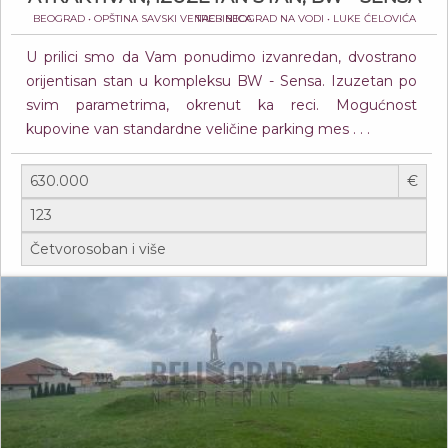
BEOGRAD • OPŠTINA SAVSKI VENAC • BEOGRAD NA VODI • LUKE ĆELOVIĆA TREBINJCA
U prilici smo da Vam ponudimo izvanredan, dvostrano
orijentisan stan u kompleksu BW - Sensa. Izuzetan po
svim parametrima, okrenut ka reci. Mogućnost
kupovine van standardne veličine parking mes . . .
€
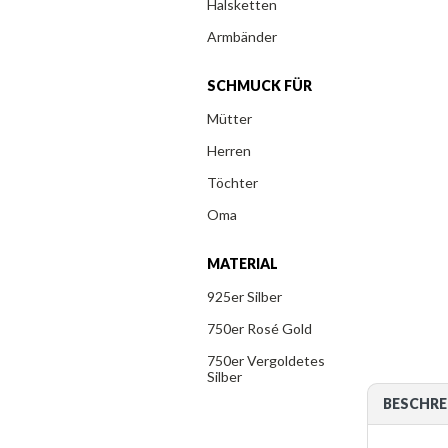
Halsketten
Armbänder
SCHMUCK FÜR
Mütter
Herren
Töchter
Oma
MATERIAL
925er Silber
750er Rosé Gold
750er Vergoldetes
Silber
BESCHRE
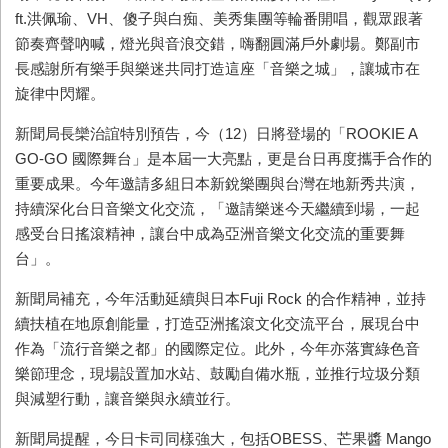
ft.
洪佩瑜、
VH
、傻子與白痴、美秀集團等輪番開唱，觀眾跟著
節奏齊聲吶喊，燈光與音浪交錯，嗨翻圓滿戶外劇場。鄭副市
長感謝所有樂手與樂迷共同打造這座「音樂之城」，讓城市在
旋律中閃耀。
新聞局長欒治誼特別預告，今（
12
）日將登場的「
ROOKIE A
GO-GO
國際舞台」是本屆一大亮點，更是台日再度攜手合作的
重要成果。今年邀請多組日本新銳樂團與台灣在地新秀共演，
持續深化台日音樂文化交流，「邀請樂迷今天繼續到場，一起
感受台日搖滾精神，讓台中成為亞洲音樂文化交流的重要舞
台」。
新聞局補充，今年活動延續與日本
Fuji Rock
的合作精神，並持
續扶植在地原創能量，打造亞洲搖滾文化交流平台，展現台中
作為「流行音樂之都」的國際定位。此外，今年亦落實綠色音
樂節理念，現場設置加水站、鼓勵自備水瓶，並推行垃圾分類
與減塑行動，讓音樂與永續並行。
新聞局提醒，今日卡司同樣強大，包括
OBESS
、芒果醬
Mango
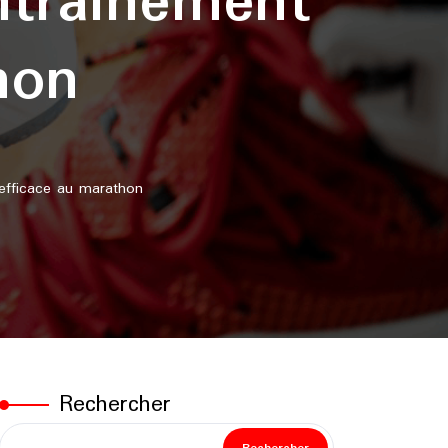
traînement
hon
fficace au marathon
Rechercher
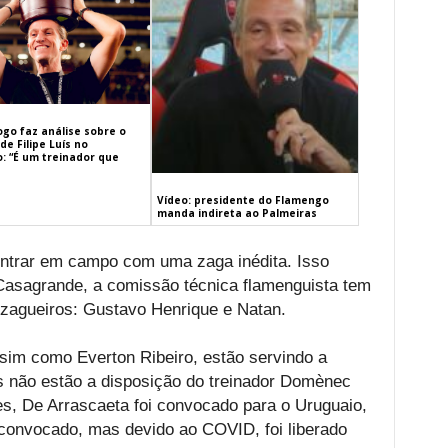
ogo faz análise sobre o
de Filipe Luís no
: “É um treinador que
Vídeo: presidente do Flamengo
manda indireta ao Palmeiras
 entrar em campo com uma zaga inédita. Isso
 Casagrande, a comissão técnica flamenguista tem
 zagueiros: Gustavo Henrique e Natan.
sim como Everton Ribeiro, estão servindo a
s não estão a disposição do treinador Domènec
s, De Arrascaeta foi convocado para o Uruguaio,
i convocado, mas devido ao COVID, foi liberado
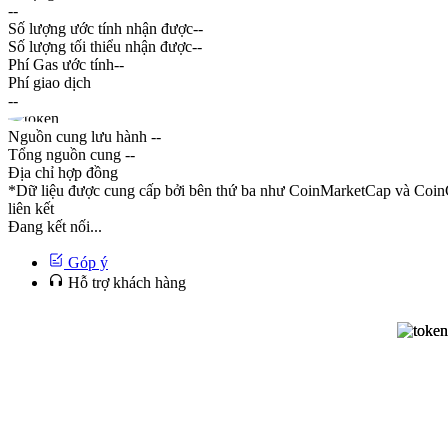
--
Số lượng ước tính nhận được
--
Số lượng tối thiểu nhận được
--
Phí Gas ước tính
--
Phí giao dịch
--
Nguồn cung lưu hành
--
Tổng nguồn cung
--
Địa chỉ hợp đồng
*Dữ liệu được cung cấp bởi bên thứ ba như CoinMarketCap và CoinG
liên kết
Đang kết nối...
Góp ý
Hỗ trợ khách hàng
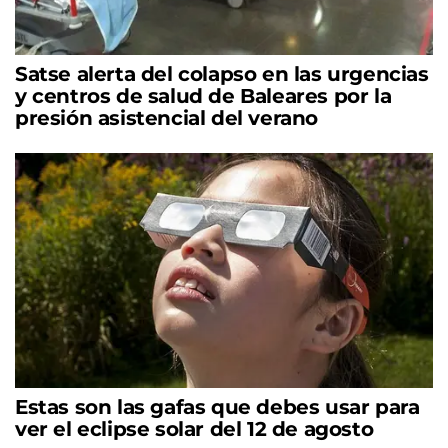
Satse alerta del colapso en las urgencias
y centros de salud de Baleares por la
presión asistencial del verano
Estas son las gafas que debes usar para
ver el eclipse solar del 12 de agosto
+ + + +
→ Problem description:
From the first line to the last, repeat the records exactly. Leave out the pictures.

→ Task output:
BEOGRAD • OPŠTINA SAVSKI VENAC • BEOGRAD NA VODI • LUKE ĆELOVIĆA TREBINJCA
U prilici smo da Vam ponudimo izvanredan, dvostrano
orijentisan stan u kompleksu BW - Sensa. Izuzetan po
svim parametrima, okrenut ka reci. Mogućnost
kupovine van standardne veličine parking mes . . .
€
Halsketten
Armbänder
SCHMUCK FÜR
Mütter
Herren
Töchter
Oma
MATERIAL
925er Silber
750er Rosé Gold
750er Vergoldetes
Silber
BESCHRE
ft.
洪佩瑜、
VH
、傻子與白痴、美秀集團等輪番開唱，觀眾跟著
節奏齊聲吶喊，燈光與音浪交錯，嗨翻圓滿戶外劇場。鄭副市
長感謝所有樂手與樂迷共同打造這座「音樂之城」，讓城市在
旋律中閃耀。
新聞局長欒治誼特別預告，今（
12
）日將登場的「
ROOKIE A
GO-GO
國際舞台」是本屆一大亮點，更是台日再度攜手合作的
重要成果。今年邀請多組日本新銳樂團與台灣在地新秀共演，
持續深化台日音樂文化交流，「邀請樂迷今天繼續到場，一起
感受台日搖滾精神，讓台中成為亞洲音樂文化交流的重要舞
台」。
新聞局補充，今年活動延續與日本
Fuji Rock
的合作精神，並持
續扶植在地原創能量，打造亞洲搖滾文化交流平台，展現台中
作為「流行音樂之都」的國際定位。此外，今年亦落實綠色音
樂節理念，現場設置加水站、鼓勵自備水瓶，並推行垃圾分類
與減塑行動，讓音樂與永續並行。
新聞局提醒，今日卡司同樣強大，包括
OBESS
、芒果醬
Mango
traînement
hon
fficace au marathon
Rechercher
ogo faz análise sobre o
de Filipe Luís no
: “É um treinador que
Vídeo: presidente do Flamengo
manda indireta ao Palmeiras
 entrar em campo com uma zaga inédita. Isso
 Casagrande, a comissão técnica flamenguista tem
 zagueiros: Gustavo Henrique e Natan.
sim como Everton Ribeiro, estão servindo a
s não estão a disposição do treinador Domènec
s, De Arrascaeta foi convocado para o Uruguaio,
i convocado, mas devido ao COVID, foi liberado
--
Số lượng ước tính nhận được
--
Số lượng tối thiểu nhận được
--
Phí Gas ước tính
--
Phí giao dịch
--
Nguồn cung lưu hành
--
Tổng nguồn cung
--
Địa chỉ hợp đồng
*Dữ liệu được cung cấp bởi bên thứ ba như CoinMarketCap và CoinG
liên kết
Đang kết nối...
Góp ý
Hỗ trợ khách hàng
Satse alerta del colapso en las urgencias
y centros de salud de Baleares por la
presión asistencial del verano
Estas son las gafas que debes usar para
ver el eclipse solar del 12 de agosto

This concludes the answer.